There are more birds, mammals, and reptiles than one would expect to find on an Indian Ocean island, including lemurs, as in nearby Madagascar. Endemic species include 21 species of birds and 9 species of reptiles. There are two endemic species of fruit bat – Livingstone's fruit bat (Pteropus livingstonii) and Comoro rousette (Rousettus obliviosus). Pteropus seychellensis comorensis is an endemic subspecies of the Seychelles fruit bat. Other mammals include the mongoose lemur (Eulemur mongoz), which was introduced to the islands from Madagascar by humans.

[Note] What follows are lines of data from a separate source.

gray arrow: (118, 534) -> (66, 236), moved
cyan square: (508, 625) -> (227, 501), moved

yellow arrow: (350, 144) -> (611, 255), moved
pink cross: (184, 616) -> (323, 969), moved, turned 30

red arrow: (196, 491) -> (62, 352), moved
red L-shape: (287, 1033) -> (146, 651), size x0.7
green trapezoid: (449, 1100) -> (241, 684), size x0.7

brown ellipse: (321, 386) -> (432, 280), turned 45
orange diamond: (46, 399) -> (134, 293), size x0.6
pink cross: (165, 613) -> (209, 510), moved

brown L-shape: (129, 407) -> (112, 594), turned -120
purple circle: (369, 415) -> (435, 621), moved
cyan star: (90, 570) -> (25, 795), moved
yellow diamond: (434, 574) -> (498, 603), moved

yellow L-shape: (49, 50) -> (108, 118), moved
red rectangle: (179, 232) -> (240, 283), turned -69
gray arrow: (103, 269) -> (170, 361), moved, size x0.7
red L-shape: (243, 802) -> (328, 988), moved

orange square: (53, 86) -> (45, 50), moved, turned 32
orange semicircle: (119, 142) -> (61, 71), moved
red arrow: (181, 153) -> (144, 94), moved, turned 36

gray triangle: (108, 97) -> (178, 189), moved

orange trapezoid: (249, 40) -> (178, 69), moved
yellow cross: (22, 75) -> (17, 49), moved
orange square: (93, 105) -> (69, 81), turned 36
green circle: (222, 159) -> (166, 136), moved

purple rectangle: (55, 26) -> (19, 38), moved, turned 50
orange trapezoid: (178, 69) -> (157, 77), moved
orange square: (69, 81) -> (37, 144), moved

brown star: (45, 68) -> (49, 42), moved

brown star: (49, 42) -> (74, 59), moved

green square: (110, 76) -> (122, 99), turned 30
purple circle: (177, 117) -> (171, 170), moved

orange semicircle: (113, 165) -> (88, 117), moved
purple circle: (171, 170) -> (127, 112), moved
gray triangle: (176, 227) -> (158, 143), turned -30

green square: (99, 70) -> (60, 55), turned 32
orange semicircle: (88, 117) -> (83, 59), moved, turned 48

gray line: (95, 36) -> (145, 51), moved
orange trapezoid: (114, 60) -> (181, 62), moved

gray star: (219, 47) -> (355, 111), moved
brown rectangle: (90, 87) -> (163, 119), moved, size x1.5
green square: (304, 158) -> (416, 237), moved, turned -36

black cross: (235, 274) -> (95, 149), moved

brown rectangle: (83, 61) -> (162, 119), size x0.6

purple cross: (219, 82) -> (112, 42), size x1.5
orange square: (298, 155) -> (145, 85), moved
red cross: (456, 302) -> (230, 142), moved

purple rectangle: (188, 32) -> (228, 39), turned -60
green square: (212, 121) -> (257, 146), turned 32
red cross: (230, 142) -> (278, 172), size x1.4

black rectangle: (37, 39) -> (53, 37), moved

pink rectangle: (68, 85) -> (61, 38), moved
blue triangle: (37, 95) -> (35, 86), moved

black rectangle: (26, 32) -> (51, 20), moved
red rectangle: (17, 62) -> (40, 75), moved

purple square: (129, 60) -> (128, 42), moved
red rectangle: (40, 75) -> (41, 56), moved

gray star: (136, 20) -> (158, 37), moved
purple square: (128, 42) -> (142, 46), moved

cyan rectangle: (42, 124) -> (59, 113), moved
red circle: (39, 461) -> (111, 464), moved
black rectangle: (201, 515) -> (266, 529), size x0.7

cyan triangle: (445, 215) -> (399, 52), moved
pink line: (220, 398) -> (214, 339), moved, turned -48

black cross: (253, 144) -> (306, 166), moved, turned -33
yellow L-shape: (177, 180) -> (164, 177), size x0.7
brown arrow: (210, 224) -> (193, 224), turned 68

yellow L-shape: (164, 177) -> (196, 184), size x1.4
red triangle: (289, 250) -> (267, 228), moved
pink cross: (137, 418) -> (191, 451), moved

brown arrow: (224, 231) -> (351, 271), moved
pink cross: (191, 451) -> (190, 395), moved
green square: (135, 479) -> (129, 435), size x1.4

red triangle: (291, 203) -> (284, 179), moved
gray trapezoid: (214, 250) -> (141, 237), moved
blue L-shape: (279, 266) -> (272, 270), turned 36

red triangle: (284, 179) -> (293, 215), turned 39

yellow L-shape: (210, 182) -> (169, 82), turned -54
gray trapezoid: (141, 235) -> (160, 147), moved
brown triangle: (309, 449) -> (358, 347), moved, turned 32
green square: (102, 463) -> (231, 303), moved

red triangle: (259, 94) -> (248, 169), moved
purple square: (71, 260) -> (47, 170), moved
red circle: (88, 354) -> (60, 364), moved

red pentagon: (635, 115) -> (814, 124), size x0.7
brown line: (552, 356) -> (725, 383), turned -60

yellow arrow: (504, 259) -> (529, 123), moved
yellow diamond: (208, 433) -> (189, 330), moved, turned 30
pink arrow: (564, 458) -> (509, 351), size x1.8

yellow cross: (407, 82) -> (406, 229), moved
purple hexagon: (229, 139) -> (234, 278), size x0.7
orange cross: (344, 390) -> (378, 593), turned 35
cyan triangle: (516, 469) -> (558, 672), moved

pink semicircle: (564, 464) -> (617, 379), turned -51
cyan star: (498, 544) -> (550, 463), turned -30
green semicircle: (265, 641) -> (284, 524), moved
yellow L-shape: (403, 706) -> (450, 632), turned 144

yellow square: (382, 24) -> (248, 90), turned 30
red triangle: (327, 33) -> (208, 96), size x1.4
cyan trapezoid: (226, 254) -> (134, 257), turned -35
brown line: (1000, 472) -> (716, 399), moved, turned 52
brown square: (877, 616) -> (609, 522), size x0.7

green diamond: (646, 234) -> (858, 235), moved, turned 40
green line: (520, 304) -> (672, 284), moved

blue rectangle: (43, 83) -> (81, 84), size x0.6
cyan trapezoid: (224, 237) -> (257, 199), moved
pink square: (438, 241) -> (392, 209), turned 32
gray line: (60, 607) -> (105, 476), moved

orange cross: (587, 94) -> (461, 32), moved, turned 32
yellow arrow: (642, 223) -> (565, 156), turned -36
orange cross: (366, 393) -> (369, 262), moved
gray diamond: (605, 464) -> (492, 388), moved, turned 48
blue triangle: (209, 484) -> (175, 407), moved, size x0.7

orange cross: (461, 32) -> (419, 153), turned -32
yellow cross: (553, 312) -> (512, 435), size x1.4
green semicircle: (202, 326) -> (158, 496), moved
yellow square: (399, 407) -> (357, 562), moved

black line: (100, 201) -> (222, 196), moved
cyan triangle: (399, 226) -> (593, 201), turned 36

There are 21 endemic species of birds on the islands. Twelve endemic species are confined to just one island, while the others live on two or more islands. The Comoro olive pigeon (Columba pollenii) and Comoro blue pigeon (Alectroenas sganzini) are found on all the islands. The Anjouan scops owl (Otus capnodes), Anjouan sunbird (Nectarinia comorensis), and Anjouan brush-warbler (Nesillas longicaudata) are confined to Anjouan. The Mayotte drongo (Dicrurus waldenii) is endemic to Mayotte. The Mayotte white-eye (Zosterops mayottensis) was once native to the Seychelles as well as Mayotte, but is now extinct in the Seychelles and lives only on Mayotte. Mount Karthala on Grande Comore has four endemic birds – the Karthala scops owl (Otus pauliani), Grand Comoro flycatcher (Humblotia flavirostris), Grand Comoro drongo (Dicrurus fuscipennis), and Mount Karthala white-eye (Zosterops mouroniensis), found only in high-elevation heaths above 1700 meters. The ecoregion constitutes the Comoro Islands endemic bird area.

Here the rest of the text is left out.